Top of DATA PROVIDED

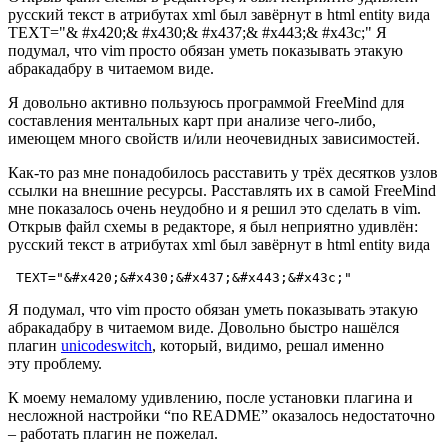
русский текст в атрибутах xml был завёрнут в html entity вида
TEXT="& #x420;& #x430;& #x437;& #x443;& #x43c;" Я
подумал, что vim просто обязан уметь показывать этакую
абракадабру в читаемом виде.
Я довольно активно пользуюсь программой FreeMind для
составления ментальных карт при анализе чего-либо,
имеющем много свойств и/или неочевидных зависимостей.
Как-то раз мне понадобилось расставить у трёх десятков узлов
ссылки на внешние ресурсы. Расставлять их в самой FreeMind
мне показалось очень неудобно и я решил это сделать в vim.
Открыв файл схемы в редакторе, я был неприятно удивлён:
русский текст в атрибутах xml был завёрнут в html entity вида
Я подумал, что vim просто обязан уметь показывать этакую
абракадабру в читаемом виде. Довольно быстро нашёлся
плагин
unicodeswitch
, который, видимо, решал именно
эту проблему.
К моему немалому удивлению, после установки плагина и
несложной настройки “по
README
” оказалось недостаточно
– работать плагин не пожелал.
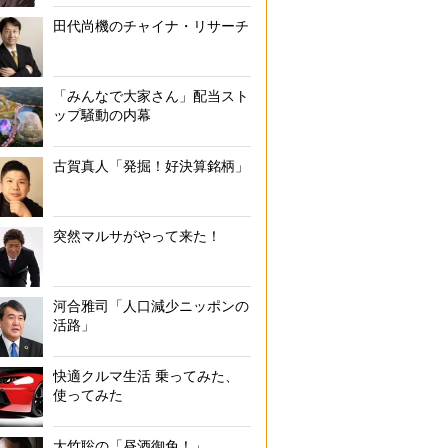
田代尚機のチャイナ・リサーチ
「みんなで大家さん」配当スト
ップ騒動の内幕
古賀真人「発掘！好決算銘柄」
突然マルサがやって来た！
河合雅司「人口減少ニッポンの
活路」
快適クルマ生活 乗ってみた、
使ってみた
大竹聡の「昼酒御免！」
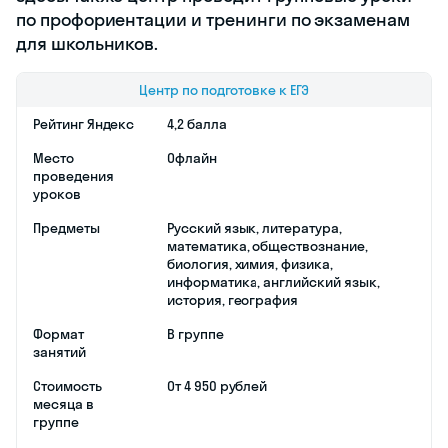
по профориентации и тренинги по экзаменам
для школьников.
Центр по подготовке к ЕГЭ
Рейтинг Яндекс
4,2 балла
Место
Офлайн
проведения
уроков
Предметы
Русский язык, литература,
математика, обществознание,
биология, химия, физика,
информатика, английский язык,
история, география
Формат
В группе
занятий
Стоимость
От 4 950 рублей
месяца в
группе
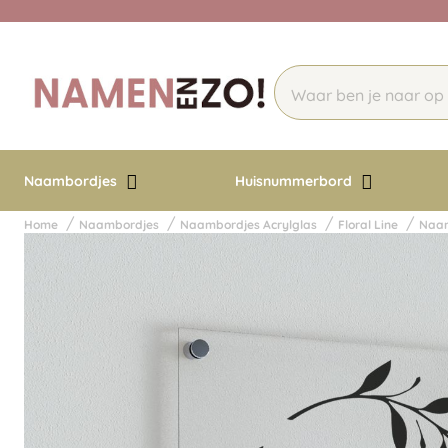
Naambordjes
Huisnummerbord
Home
Naambordjes
Naambordjes Acrylglas
Floral Line
Naam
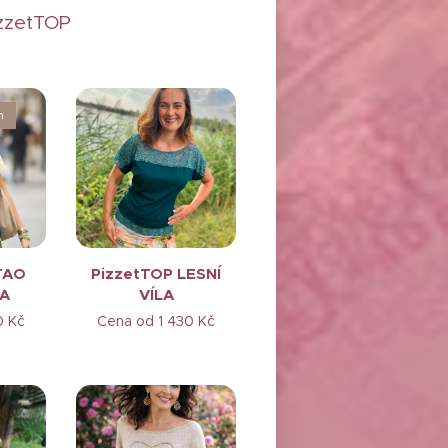
izzetTOP
m
TAO
PizzetTOP LESNÍ
A
VÍLA
0
Kč
Cena od
1 430
Kč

Bottom of DATA PROVIDED

WORK REQUEST> Report every line of the entries that carries the word "просто".

ANSWER>
подумал, что vim просто обязан уметь показывать этакую
Я подумал, что vim просто обязан уметь показывать этакую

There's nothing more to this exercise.